Homebrew and House Rules


Just curious, working on something for a new campaign and wondered if anyone had bothered customizing how their currency and economy worked in any detail.


I went to the silver standard in my games. the most common coin is silver and takes the place of GP in most cases.

Reduce all prices from Gold to Silver except for magic or Alchemical items which remain priced in gold.

It brings the copper coin back into use and makes questing for magic items more likely than a trip to the local magic shop.
Of course I use a low magic world where even lowly +1 swords are named items and all magic items have a history.

RPG Superstar 2012 Top 16

Using the gold standard is fine.

However, you have to base the value of gold and 'work' on magic items, which are an absolute, fixed value.

In short, it's known that you can't convert more then 1000 gp value of anything into magic per day. This is an absolute and fixed constant of maximal value, that can be altered only with large and obvious use of feats, extra time, magic, etc.

Therefore, the ability to convert something into magic items is directly attributable to the value of gold. Silver takes ten times as much by volume to go into magic as gold...ergo, it's worth a tenth as much. The conversion rate of gems into gold has been observed and recorded, so even though tiger eye spinels might be rarer then rubies, rubies convert MUCH more easily into magic, and diamonds might be nearly as common as amethyst, but convert ten times more easily.

Now, you've established a breakline...500 gp/day for magic.

Now, break out the cost of LABOR from that conversion. Is a wizard processing a magic item worth 1000x more in labor then a craftsman making a suit of armor?

No, it's a day of time.

You can start altering prices based on scarcity and perceived value once you have a constant.
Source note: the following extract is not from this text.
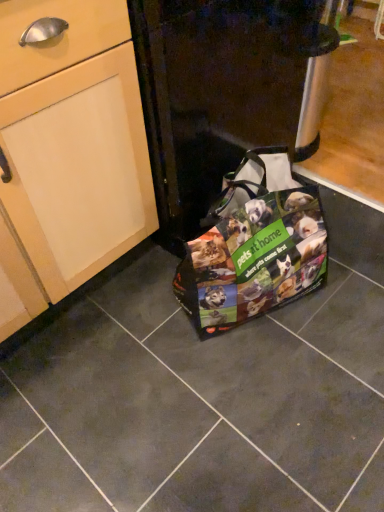 Describe the element at coordinates (224, 91) in the screenshot. This screenshot has width=384, height=512. I see `black plastic trash can at lower center` at that location.

Locate an element on the screen. The width and height of the screenshot is (384, 512). black plastic trash can at lower center is located at coordinates (224, 91).

In the scene shown: In order to face black plastic trash can at lower center, should I rotate leftwards or rightwards?

A 2.906 degree turn to the left will do.

At what (x,y) coordinates should I click in order to perform the action: click on black plastic trash can at lower center. Please return your answer as a coordinate pair (x, y). Looking at the image, I should click on (224, 91).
The only constant in the game is the conversion of gold into magic.

I would, if you do this, not allow feats that allow the reduction of gold into magic item, because that allows any crafter with the feat to profit 125 gp/day, which is an insane amount of money (the usual feat is 25% less gold to make a magic item).

Note that this will change the cost of magic items.

Note that the current system says an item sells for twice the cost it does to make. If you do this, then the 'price to make' is a known given, and the extra 50% of cost is completely 'mark-up', and totally negotiable.

I advocate choosing a per-day rate for casters that reflects the same rate other crafters have working on skill-based stuff...Like 1 gp/level/day cumulative (level 5 = 15 gp/day, level 20 = 210 gp/day). An 18th level archmage making a magic item burns 500 gp/day like a level 5 hedge wizard, but he can invest that item with a level 18 caster level and mighty level 9 spells. His spells are VALUABLE, and so is his time.

The end result should still be 2x value (the more powerful wizards take a bigger cut of the whole price), but also assumes an item made with a higher caster level (a level 20 wizard making an item at level 5 shouldn't get any more for it then a level 5 wizard).

Caster level should have meaning in the process, and as the absolute in the game, should set the meter for anything else.